JS is significantly worse. npm, yarn, webpack, babel, rollup, vite etc etc. Too many dependencies. Too many breaking changes. if build fails, error messages are horrendously cryptic.
Change, sure. We've had browserify, parcel, rollup, webpack. Then the next wave hit with snowpack, esbuild, vite, lasso, turbopack etc.
There's a few that have hung around like rollup and webpack, but there's definitely a constant feel of chasing the dragon when it comes to js bundlers/builds, if not JS tooling as a whole.
I have encountered a mix of several weird bugs and breaking changes with gulp, webpack, rollup and what ever Nextjs uses. Also build related bugs with several popular libraries and the resulting versioning and dependency issues. NPM has disappointed me in similar ways at least a couple of times too. Babel is its own hell.
Basically touching a JS project that hasn't been updated monthly is incredibly anxiety inducing.

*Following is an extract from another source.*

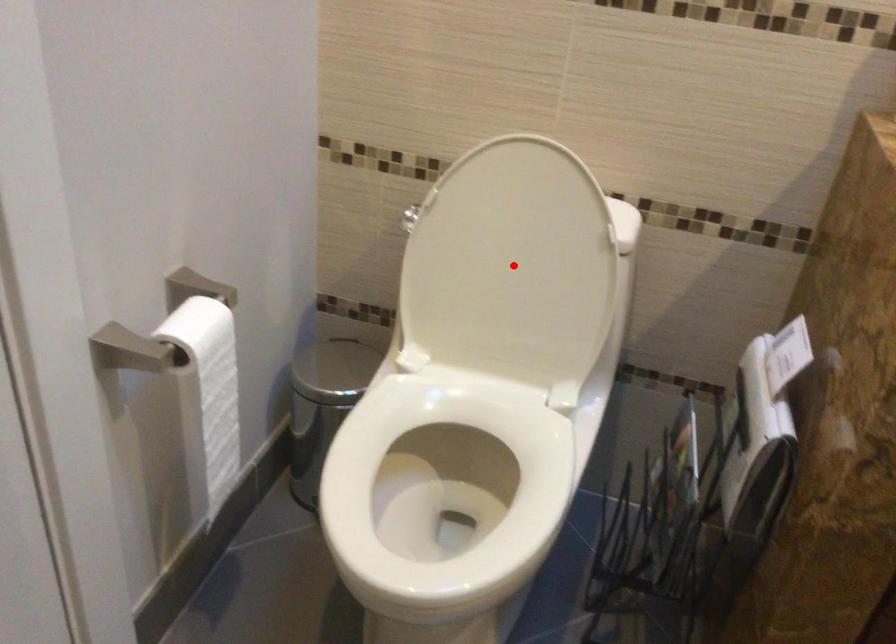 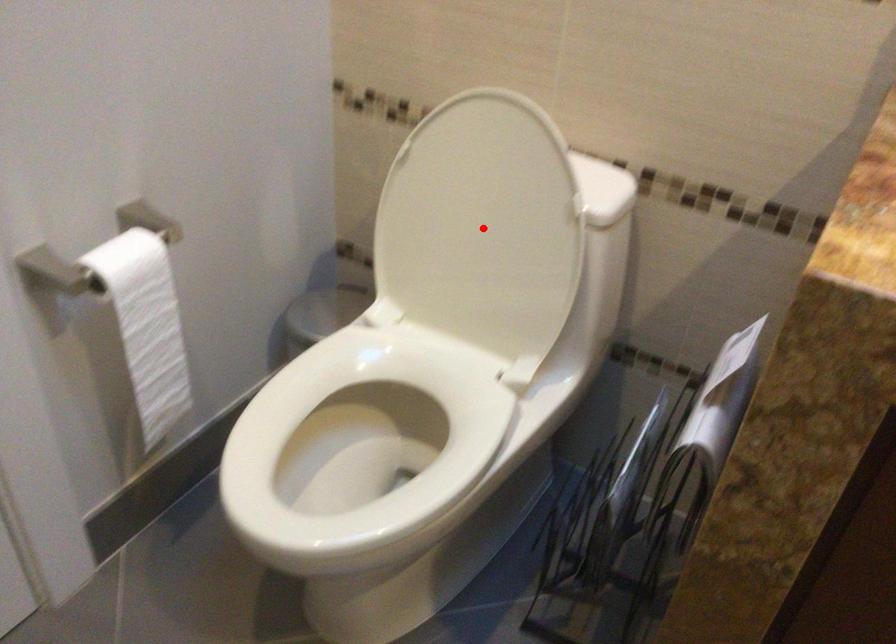 I am providing you with two images of the same scene from different viewpoints. A red point is marked on the first image and another point is marked on the second image. Are the points marked in image1 and image2 representing the same 3D position?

And now there are several new build tools since a relatively short while, which makes the issue even worse. They might be improvements in some dimensions but they all invent their own little world again, promising this or that. But it all sounds so familiar and I already lost trust.
I'm proud to say I recently published a library on npm and decided to specifically deliberately not publish anything other than ESM. Now bundle sizes are significantly smaller.
That’s the right thing to do. The issue that I mentioned included switching suddenly in highly depended-on packages without waiting for major end-user tools to catch up, splitting NPM across ESM for few months. It was a deliberate and non-systematic action. That’s why it’s worth ignoring it here.
Absolutely nothing and I advocate and push for them wherever possible.
But I mentioned them for the usually very vocal crowd on HN (and others) that dominate any JS orientated conversation by pissing and crying that build tools exist.
Apparently, to this crowd, the act of compiling code is perfectly OK everywhere else but a travesty to need or want to do any of that for software that runs in a browser. Weird.
Build and dependency management is the worst part of the javascript ecosystem. Other languages do this much better. We're not against build tools for javascript. We're against bad ones.
I'm only against adding a build tool when it's a small project that shouldn't require that complexity. I've seen projects where maintaining the build setup was more work than maintaining the code.
Yes, I've seen that too and it's a testament to how bad the ecosystem is.
However, the kinds of problems that existed in 2015 thanks to detracting tools like WebPack and Babel don't really exist now with the fact that browsers support ES modules and Node is dragging its heels but now mostly supports ES modules.
With things like typescript and vite I now never have the problems that used to be common. In fact when I see people creating brand new projects in 2023 using WebPack I cry a little in side.
At some point having a bad tooling experience can't be solely blamed on the tools. It's a choice.